Your assignment: Where an entry contains an image, skip the image and print the rest exactly.

Start of Data for this exercise

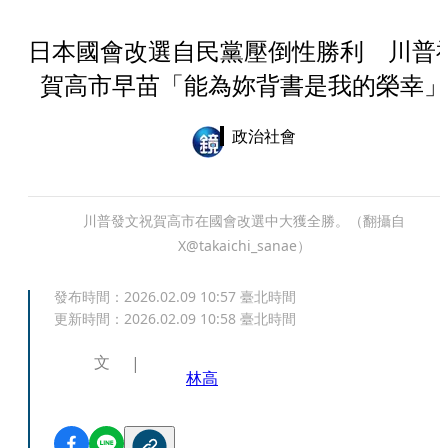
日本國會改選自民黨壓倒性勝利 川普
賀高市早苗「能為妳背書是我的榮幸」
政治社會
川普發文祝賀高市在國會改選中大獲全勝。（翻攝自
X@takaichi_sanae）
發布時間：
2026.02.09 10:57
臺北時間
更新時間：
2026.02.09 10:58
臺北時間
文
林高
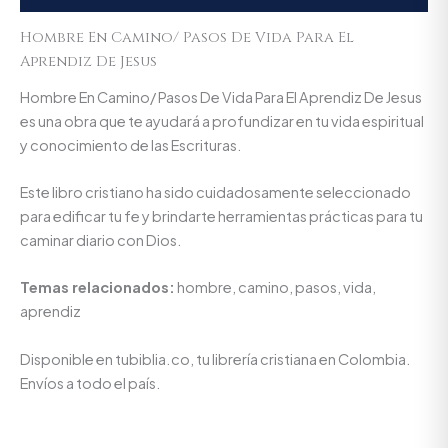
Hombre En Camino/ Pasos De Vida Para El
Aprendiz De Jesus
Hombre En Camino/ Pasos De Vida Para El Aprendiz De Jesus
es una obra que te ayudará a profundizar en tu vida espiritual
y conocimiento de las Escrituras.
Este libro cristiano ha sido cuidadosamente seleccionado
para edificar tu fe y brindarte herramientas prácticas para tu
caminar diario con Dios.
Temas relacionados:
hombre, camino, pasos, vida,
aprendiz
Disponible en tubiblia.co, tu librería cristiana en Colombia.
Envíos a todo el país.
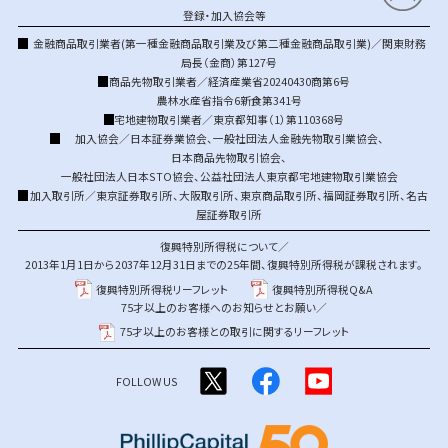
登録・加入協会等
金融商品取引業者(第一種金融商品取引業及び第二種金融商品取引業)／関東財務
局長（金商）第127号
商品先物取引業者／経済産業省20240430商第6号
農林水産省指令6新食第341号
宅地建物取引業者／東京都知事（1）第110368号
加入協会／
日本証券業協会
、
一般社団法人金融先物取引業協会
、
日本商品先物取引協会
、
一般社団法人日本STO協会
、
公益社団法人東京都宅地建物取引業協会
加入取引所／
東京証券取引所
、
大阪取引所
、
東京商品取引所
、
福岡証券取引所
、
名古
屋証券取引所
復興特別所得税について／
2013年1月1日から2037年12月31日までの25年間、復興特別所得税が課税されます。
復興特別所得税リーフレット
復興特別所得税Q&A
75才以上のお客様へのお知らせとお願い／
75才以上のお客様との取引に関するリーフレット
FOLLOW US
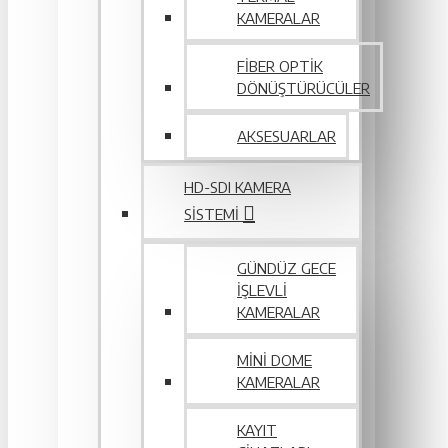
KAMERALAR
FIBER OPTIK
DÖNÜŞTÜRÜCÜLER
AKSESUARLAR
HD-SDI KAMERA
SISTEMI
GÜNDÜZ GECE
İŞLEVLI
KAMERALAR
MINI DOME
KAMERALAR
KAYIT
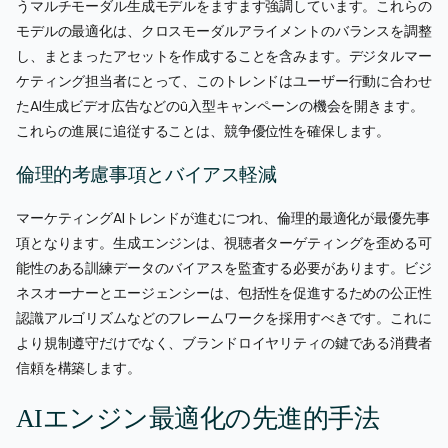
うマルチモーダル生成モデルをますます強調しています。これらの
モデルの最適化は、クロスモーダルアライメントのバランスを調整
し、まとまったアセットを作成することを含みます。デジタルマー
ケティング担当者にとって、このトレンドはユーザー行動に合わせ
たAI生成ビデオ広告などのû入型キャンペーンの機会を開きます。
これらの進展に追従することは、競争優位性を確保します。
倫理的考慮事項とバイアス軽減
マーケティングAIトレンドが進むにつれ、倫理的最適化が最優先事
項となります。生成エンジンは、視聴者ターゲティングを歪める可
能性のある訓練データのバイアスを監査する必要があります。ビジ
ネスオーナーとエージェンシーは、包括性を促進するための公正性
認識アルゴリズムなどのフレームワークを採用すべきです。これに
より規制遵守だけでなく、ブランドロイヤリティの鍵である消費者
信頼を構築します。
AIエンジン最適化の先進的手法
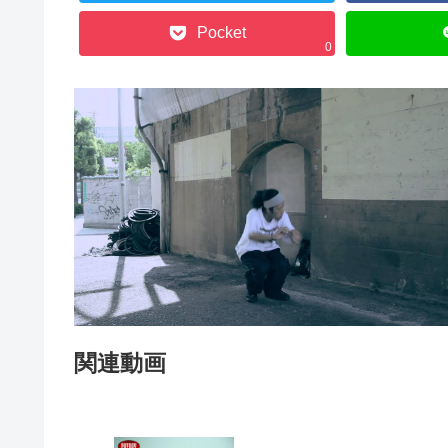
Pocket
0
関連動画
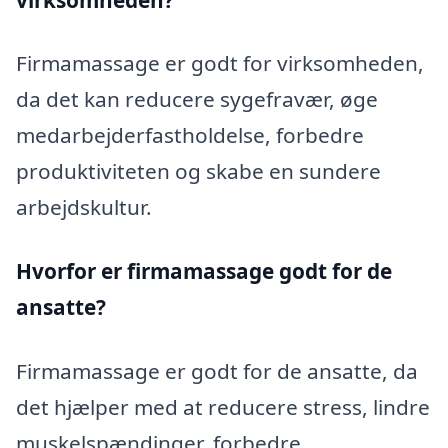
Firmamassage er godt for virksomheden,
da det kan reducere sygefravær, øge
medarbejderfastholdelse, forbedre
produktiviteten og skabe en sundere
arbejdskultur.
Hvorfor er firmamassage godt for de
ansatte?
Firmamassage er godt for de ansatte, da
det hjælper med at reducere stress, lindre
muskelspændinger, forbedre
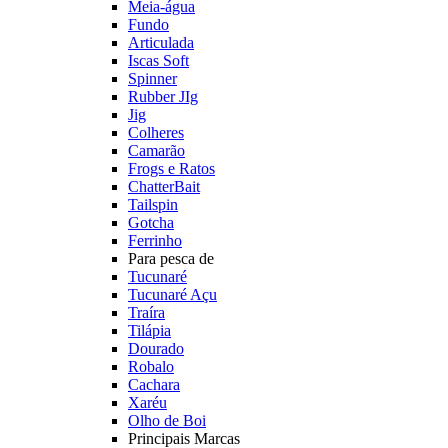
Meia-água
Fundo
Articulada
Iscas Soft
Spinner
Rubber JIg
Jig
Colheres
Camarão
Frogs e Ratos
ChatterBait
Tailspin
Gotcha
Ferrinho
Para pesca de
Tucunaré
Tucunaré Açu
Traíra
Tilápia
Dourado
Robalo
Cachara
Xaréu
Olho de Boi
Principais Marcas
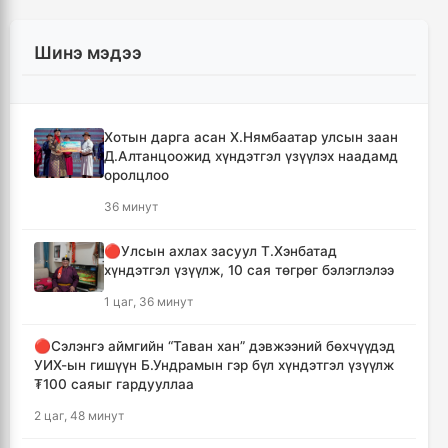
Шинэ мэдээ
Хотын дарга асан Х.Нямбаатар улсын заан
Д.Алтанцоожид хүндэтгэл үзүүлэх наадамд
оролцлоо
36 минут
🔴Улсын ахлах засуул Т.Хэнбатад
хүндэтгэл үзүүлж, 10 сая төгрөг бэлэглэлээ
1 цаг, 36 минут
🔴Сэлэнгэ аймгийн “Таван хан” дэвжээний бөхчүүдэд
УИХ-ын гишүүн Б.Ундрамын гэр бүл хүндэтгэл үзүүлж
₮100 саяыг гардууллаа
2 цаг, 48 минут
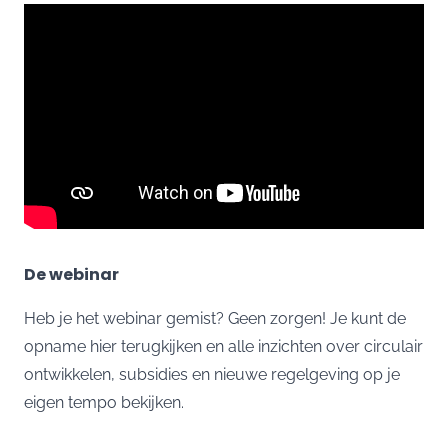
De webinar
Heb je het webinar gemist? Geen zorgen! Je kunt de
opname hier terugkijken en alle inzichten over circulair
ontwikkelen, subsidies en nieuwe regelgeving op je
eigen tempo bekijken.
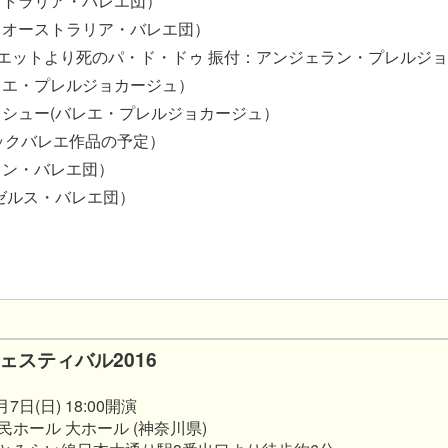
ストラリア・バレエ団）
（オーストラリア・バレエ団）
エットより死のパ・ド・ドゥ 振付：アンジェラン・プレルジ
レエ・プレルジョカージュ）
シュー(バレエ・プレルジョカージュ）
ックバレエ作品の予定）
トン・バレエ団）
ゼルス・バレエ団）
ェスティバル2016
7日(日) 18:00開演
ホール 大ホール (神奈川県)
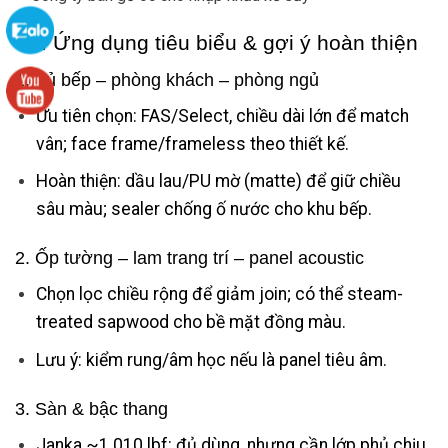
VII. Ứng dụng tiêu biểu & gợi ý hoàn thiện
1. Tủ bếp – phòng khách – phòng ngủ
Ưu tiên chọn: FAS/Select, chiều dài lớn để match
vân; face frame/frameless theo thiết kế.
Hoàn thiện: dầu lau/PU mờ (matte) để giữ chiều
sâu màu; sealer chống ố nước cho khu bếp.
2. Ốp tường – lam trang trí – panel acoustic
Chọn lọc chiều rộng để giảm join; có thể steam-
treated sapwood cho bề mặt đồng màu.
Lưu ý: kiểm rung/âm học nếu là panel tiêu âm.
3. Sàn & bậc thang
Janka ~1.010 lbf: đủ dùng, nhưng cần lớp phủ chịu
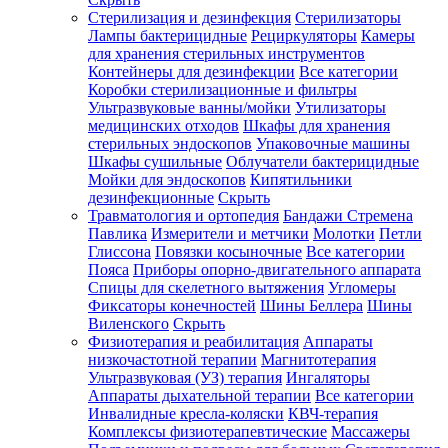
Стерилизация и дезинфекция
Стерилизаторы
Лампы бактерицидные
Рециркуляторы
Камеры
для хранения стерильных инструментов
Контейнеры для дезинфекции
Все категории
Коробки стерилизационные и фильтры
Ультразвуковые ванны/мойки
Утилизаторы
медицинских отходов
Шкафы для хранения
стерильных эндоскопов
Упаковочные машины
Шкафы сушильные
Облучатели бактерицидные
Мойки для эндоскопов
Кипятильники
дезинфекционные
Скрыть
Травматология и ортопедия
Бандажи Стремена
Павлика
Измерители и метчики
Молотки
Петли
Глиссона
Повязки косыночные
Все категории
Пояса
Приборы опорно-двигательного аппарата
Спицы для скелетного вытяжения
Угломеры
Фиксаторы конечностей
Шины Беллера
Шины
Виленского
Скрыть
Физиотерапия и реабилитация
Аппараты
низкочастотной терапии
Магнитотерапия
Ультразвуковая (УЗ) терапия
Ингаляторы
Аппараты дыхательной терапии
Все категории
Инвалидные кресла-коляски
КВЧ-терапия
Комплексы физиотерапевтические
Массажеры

End of Data for this exercise

Your solution:
日本國會改選自民黨壓倒性勝利 川普
賀高市早苗「能為妳背書是我的榮幸」
政治社會
川普發文祝賀高市在國會改選中大獲全勝。（翻攝自
X@takaichi_sanae）
發布時間：
2026.02.09 10:57
臺北時間
更新時間：
2026.02.09 10:58
臺北時間
文
林高
Hombre En Camino/ Pasos De Vida Para El
Aprendiz De Jesus
Hombre En Camino/ Pasos De Vida Para El Aprendiz De Jesus
es una obra que te ayudará a profundizar en tu vida espiritual
y conocimiento de las Escrituras.
Este libro cristiano ha sido cuidadosamente seleccionado
para edificar tu fe y brindarte herramientas prácticas para tu
caminar diario con Dios.
Temas relacionados:
hombre, camino, pasos, vida,
aprendiz
Disponible en tubiblia.co, tu librería cristiana en Colombia.
Envíos a todo el país.
登録・加入協会等
金融商品取引業者(第一種金融商品取引業及び第二種金融商品取引業)／関東財務
局長（金商）第127号
商品先物取引業者／経済産業省20240430商第6号
農林水産省指令6新食第341号
宅地建物取引業者／東京都知事（1）第110368号
加入協会／
日本証券業協会
、
一般社団法人金融先物取引業協会
、
日本商品先物取引協会
、
一般社団法人日本STO協会
、
公益社団法人東京都宅地建物取引業協会
加入取引所／
東京証券取引所
、
大阪取引所
、
東京商品取引所
、
福岡証券取引所
、
名古
屋証券取引所
復興特別所得税について／
2013年1月1日から2037年12月31日までの25年間、復興特別所得税が課税されます。
復興特別所得税リーフレット
復興特別所得税Q&A
75才以上のお客様へのお知らせとお願い／
75才以上のお客様との取引に関するリーフレット
FOLLOW US
KAMERALAR
FIBER OPTIK
DÖNÜŞTÜRÜCÜLER
AKSESUARLAR
HD-SDI KAMERA
SISTEMI
GÜNDÜZ GECE
İŞLEVLI
KAMERALAR
MINI DOME
KAMERALAR
KAYIT
うマルチモーダル生成モデルをますます強調しています。これらの
モデルの最適化は、クロスモーダルアライメントのバランスを調整
し、まとまったアセットを作成することを含みます。デジタルマー
ケティング担当者にとって、このトレンドはユーザー行動に合わせ
たAI生成ビデオ広告などのû入型キャンペーンの機会を開きます。
これらの進展に追従することは、競争優位性を確保します。
倫理的考慮事項とバイアス軽減
マーケティングAIトレンドが進むにつれ、倫理的最適化が最優先事
項となります。生成エンジンは、視聴者ターゲティングを歪める可
能性のある訓練データのバイアスを監査する必要があります。ビジ
ネスオーナーとエージェンシーは、包括性を促進するための公正性
認識アルゴリズムなどのフレームワークを採用すべきです。これに
より規制遵守だけでなく、ブランドロイヤリティの鍵である消費者
信頼を構築します。
AIエンジン最適化の先進的手法
Pocket
0
関連動画
Firmamassage er godt for virksomheden,
da det kan reducere sygefravær, øge
medarbejderfastholdelse, forbedre
produktiviteten og skabe en sundere
arbejdskultur.
Hvorfor er firmamassage godt for de
ansatte?
Firmamassage er godt for de ansatte, da
det hjælper med at reducere stress, lindre
muskelspændinger, forbedre
Meia-água
Fundo
Articulada
Iscas Soft
Spinner
Rubber JIg
Jig
Colheres
Camarão
Frogs e Ratos
ChatterBait
Tailspin
Gotcha
Ferrinho
Para pesca de
Tucunaré
Tucunaré Açu
Traíra
Tilápia
Dourado
Robalo
Cachara
Xaréu
Olho de Boi
Principais Marcas
Шинэ мэдээ
Хотын дарга асан Х.Нямбаатар улсын заан
Д.Алтанцоожид хүндэтгэл үзүүлэх наадамд
оролцлоо
36 минут
🔴Улсын ахлах засуул Т.Хэнбатад
хүндэтгэл үзүүлж, 10 сая төгрөг бэлэглэлээ
1 цаг, 36 минут
🔴Сэлэнгэ аймгийн “Таван хан” дэвжээний бөхчүүдэд
УИХ-ын гишүүн Б.Ундрамын гэр бүл хүндэтгэл үзүүлж
₮100 саяыг гардууллаа
2 цаг, 48 минут
De webinar
Heb je het webinar gemist? Geen zorgen! Je kunt de
opname hier terugkijken en alle inzichten over circulair
ontwikkelen, subsidies en nieuwe regelgeving op je
eigen tempo bekijken.
ストラリア・バレエ団）
（オーストラリア・バレエ団）
エットより死のパ・ド・ドゥ 振付：アンジェラン・プレルジ
レエ・プレルジョカージュ）
シュー(バレエ・プレルジョカージュ）
ックバレエ作品の予定）
トン・バレエ団）
ゼルス・バレエ団）
ェスティバル2016
7日(日) 18:00開演
ホール 大ホール (神奈川県)
VII. Ứng dụng tiêu biểu & gợi ý hoàn thiện
1. Tủ bếp – phòng khách – phòng ngủ
Ưu tiên chọn: FAS/Select, chiều dài lớn để match
vân; face frame/frameless theo thiết kế.
Hoàn thiện: dầu lau/PU mờ (matte) để giữ chiều
sâu màu; sealer chống ố nước cho khu bếp.
2. Ốp tường – lam trang trí – panel acoustic
Chọn lọc chiều rộng để giảm join; có thể steam-
treated sapwood cho bề mặt đồng màu.
Lưu ý: kiểm rung/âm học nếu là panel tiêu âm.
3. Sàn & bậc thang
Janka ~1.010 lbf: đủ dùng, nhưng cần lớp phủ chịu
Стерилизация и дезинфекция
Стерилизаторы
Лампы бактерицидные
Рециркуляторы
Камеры
для хранения стерильных инструментов
Контейнеры для дезинфекции
Все категории
Коробки стерилизационные и фильтры
Ультразвуковые ванны/мойки
Утилизаторы
медицинских отходов
Шкафы для хранения
стерильных эндоскопов
Упаковочные машины
Шкафы сушильные
Облучатели бактерицидные
Мойки для эндоскопов
Кипятильники
дезинфекционные
Скрыть
Травматология и ортопедия
Бандажи Стремена
Павлика
Измерители и метчики
Молотки
Петли
Глиссона
Повязки косыночные
Все категории
Пояса
Приборы опорно-двигательного аппарата
Спицы для скелетного вытяжения
Угломеры
Фиксаторы конечностей
Шины Беллера
Шины
Виленского
Скрыть
Физиотерапия и реабилитация
Аппараты
низкочастотной терапии
Магнитотерапия
Ультразвуковая (УЗ) терапия
Ингаляторы
Аппараты дыхательной терапии
Все категории
Инвалидные кресла-коляски
КВЧ-терапия
Комплексы физиотерапевтические
Массажеры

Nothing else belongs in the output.